• [Task objective]: Please write out all the data that follows exactly, without the pictures.

• [Stored records]:
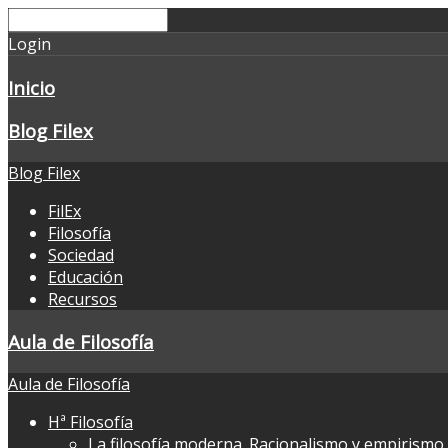
Login
Inicio
Blog Filex
Blog Filex
FilEx
Filosofía
Sociedad
Educación
Recursos
Aula de Filosofía
Aula de Filosofía
Hª Filosofía
La filosofía moderna. Racionalismo y empirismo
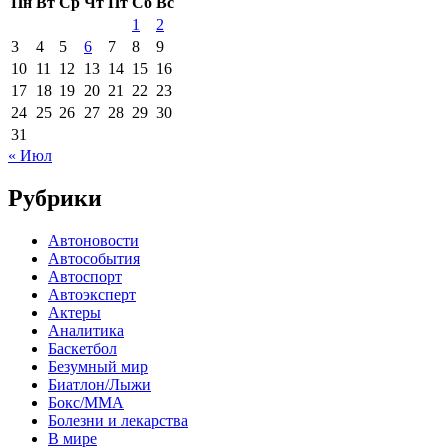
Пн
Вт
Ср
Чт
Пт
Сб
Вс
1
2
3
4
5
6
7
8
9
10
11
12
13
14
15
16
17
18
19
20
21
22
23
24
25
26
27
28
29
30
31
« Июл
Рубрики
Автоновости
Автособытия
Автоспорт
Автоэксперт
Актеры
Аналитика
Баскетбол
Безумный мир
Биатлон/Лыжи
Бокс/MMA
Болезни и лекарства
В мире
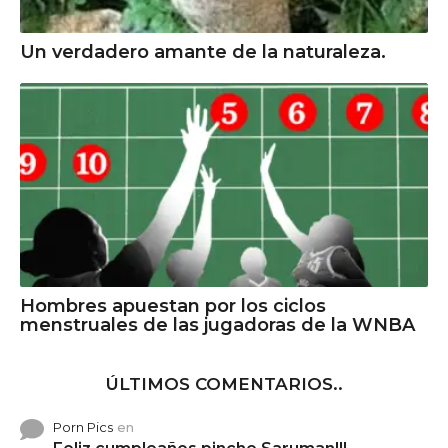
Un verdadero amante de la naturaleza.
Hombres apuestan por los ciclos
menstruales de las jugadoras de la WNBA
ÚLTIMOS COMENTARIOS..
Porn Pics
en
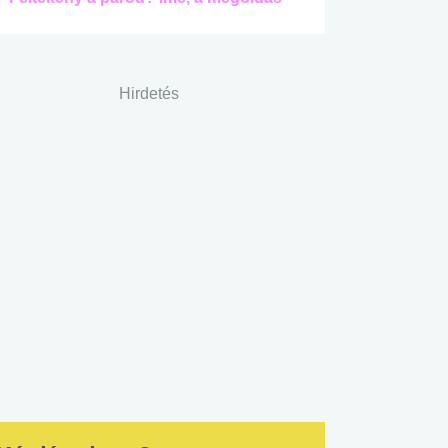
Hirdetés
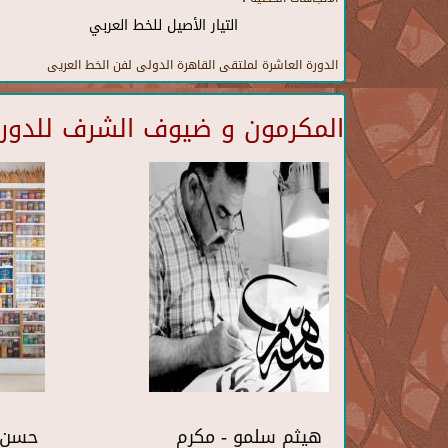
التيار الأصيل للخط العربي
الدورة العاشرة لملتقى القاهرة الدولى لفن الخط العريى
المكرمون و ضيوف الشرف للدورة 
هيثم سلمو - مكرم
حسن 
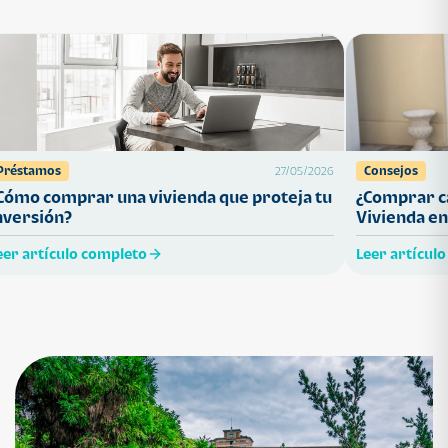
Préstamos
Consejos
27/05/2026
Cómo comprar una vivienda que proteja tu
¿Comprar ca
nversión?
Vivienda en
eer artículo completo
Leer artícul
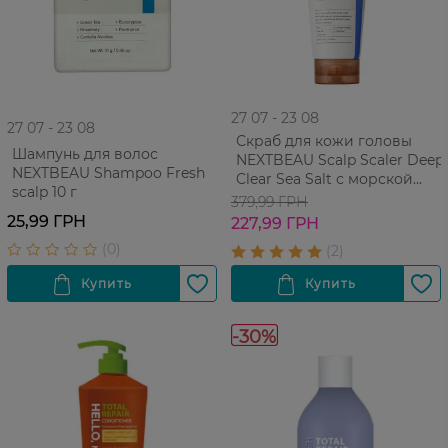
27 07 - 23 08
27 07 - 23 08
Скраб для кожи головы
Шампунь для волос
NEXTBEAU Scalp Scaler Deep
NEXTBEAU Shampoo Fresh
Clear Sea Salt с морской
scalp 10 г
солью 200 мл
379,99 ГРН
25,99 ГРН
227,99 ГРН
-30%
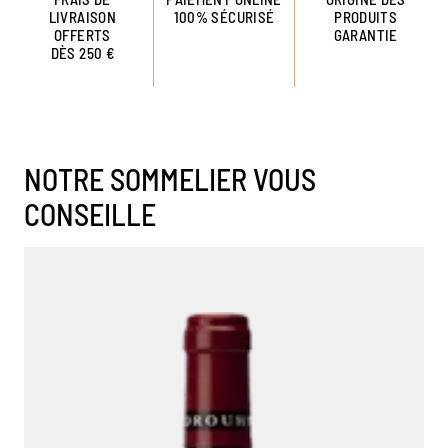
LIVRAISON
100% SÉCURISÉ
PRODUITS
OFFERTS
GARANTIE
DÈS 250 €
NOTRE SOMMELIER VOUS
CONSEILLE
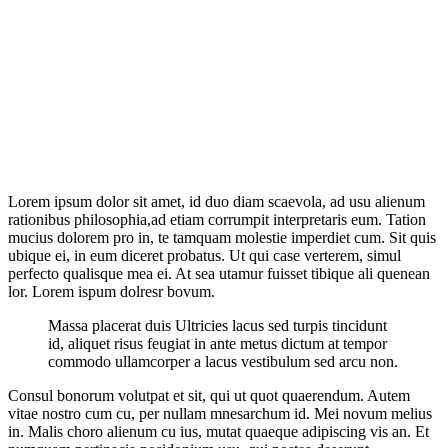
Lorem ipsum dolor sit amet, id duo diam scaevola, ad usu alienum
rationibus philosophia,ad etiam corrumpit interpretaris eum. Tation
mucius dolorem pro in, te tamquam molestie imperdiet cum. Sit quis
ubique ei, in eum diceret probatus. Ut qui case verterem, simul
perfecto qualisque mea ei. At sea utamur fuisset tibique ali quenean
lor. Lorem ispum dolresr bovum.
Massa placerat duis Ultricies lacus sed turpis tincidunt
id, aliquet risus feugiat in ante metus dictum at tempor
commodo ullamcorper a lacus vestibulum sed arcu non.
Consul bonorum volutpat et sit, qui ut quot quaerendum. Autem
vitae nostro cum cu, per nullam mnesarchum id. Mei novum melius
in. Malis choro alienum cu ius, mutat quaeque adipiscing vis an. Et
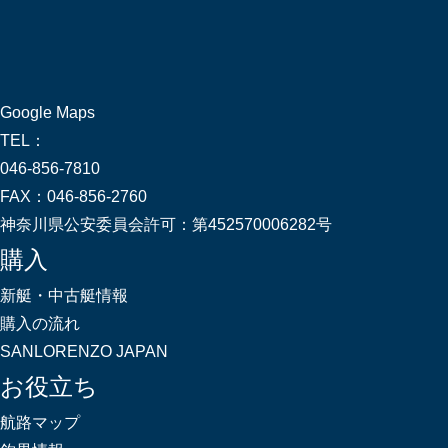
Google Maps
TEL：
046-856-7810
FAX：
046-856-2760
神奈川県公安委員会許可：
第452570006282号
購入
新艇・中古艇情報
購入の流れ
SANLORENZO JAPAN
お役立ち
航路マップ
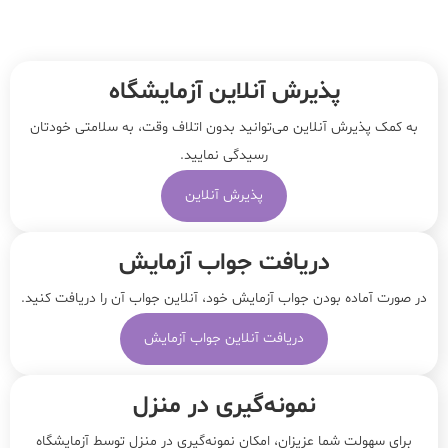
پذیرش آنلاین آزمایشگاه
به کمک پذیرش آنلاین می‌توانید بدون اتلاف وقت، به سلامتی خودتان
رسیدگی نمایید.
پذیرش آنلاین
دریافت جواب آزمایش
در صورت آماده بودن جواب آزمایش خود، آنلاین جواب‌ آن را دریافت کنید.
دریافت آنلاین جواب آزمایش
نمونه‌‌گیری در منزل
برای سهولت شما عزیزان، امکان نمونه‌گیری در منزل توسط آزمایشگاه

• [Exercise output]:
Login
Inicio
Blog Filex
Blog Filex
FilEx
Filosofía
Sociedad
Educación
Recursos
Aula de Filosofía
Aula de Filosofía
Hª Filosofía
La filosofía moderna. Racionalismo y empirismo
Пн
Вт
Ср
Чт
Пт
Сб
Вс
1
2
3
4
5
6
7
8
9
10
11
12
13
14
15
16
17
18
19
20
21
22
23
24
25
26
27
28
29
30
31
« Июл
Рубрики
Автоновости
Автособытия
Автоспорт
Автоэксперт
Актеры
Аналитика
Баскетбол
Безумный мир
Биатлон/Лыжи
Бокс/MMA
Болезни и лекарства
В мире
Un verdadero amante de la naturaleza.
Hombres apuestan por los ciclos
menstruales de las jugadoras de la WNBA
ÚLTIMOS COMENTARIOS..
Porn Pics
en
Hirdetés
التيار الأصيل للخط العربي
الدورة العاشرة لملتقى القاهرة الدولى لفن الخط العريى
المكرمون و ضيوف الشرف للدورة 
هيثم سلمو - مكرم
حسن 
Préstamos
Consejos
27/05/2026
Cómo comprar una vivienda que proteja tu
¿Comprar ca
nversión?
Vivienda en
eer artículo completo
Leer artícul
27 07 - 23 08
27 07 - 23 08
Скраб для кожи головы
Шампунь для волос
NEXTBEAU Scalp Scaler Deep
NEXTBEAU Shampoo Fresh
Clear Sea Salt с морской
scalp 10 г
солью 200 мл
379,99 ГРН
25,99 ГРН
227,99 ГРН
-30%
LIVRAISON
100% SÉCURISÉ
PRODUITS
OFFERTS
GARANTIE
DÈS 250 €
NOTRE SOMMELIER VOUS
CONSEILLE
Lorem ipsum dolor sit amet, id duo diam scaevola, ad usu alienum
rationibus philosophia,ad etiam corrumpit interpretaris eum. Tation
mucius dolorem pro in, te tamquam molestie imperdiet cum. Sit quis
ubique ei, in eum diceret probatus. Ut qui case verterem, simul
perfecto qualisque mea ei. At sea utamur fuisset tibique ali quenean
lor. Lorem ispum dolresr bovum.
Massa placerat duis Ultricies lacus sed turpis tincidunt
id, aliquet risus feugiat in ante metus dictum at tempor
commodo ullamcorper a lacus vestibulum sed arcu non.
Consul bonorum volutpat et sit, qui ut quot quaerendum. Autem
vitae nostro cum cu, per nullam mnesarchum id. Mei novum melius
in. Malis choro alienum cu ius, mutat quaeque adipiscing vis an. Et
Google Maps
TEL：
046-856-7810
FAX：
046-856-2760
神奈川県公安委員会許可：
第452570006282号
購入
新艇・中古艇情報
購入の流れ
SANLORENZO JAPAN
お役立ち
航路マップ
پذیرش آنلاین آزمایشگاه
به کمک پذیرش آنلاین می‌توانید بدون اتلاف وقت، به سلامتی خودتان
رسیدگی نمایید.
پذیرش آنلاین
دریافت جواب آزمایش
در صورت آماده بودن جواب آزمایش خود، آنلاین جواب‌ آن را دریافت کنید.
دریافت آنلاین جواب آزمایش
نمونه‌‌گیری در منزل
برای سهولت شما عزیزان، امکان نمونه‌گیری در منزل توسط آزمایشگاه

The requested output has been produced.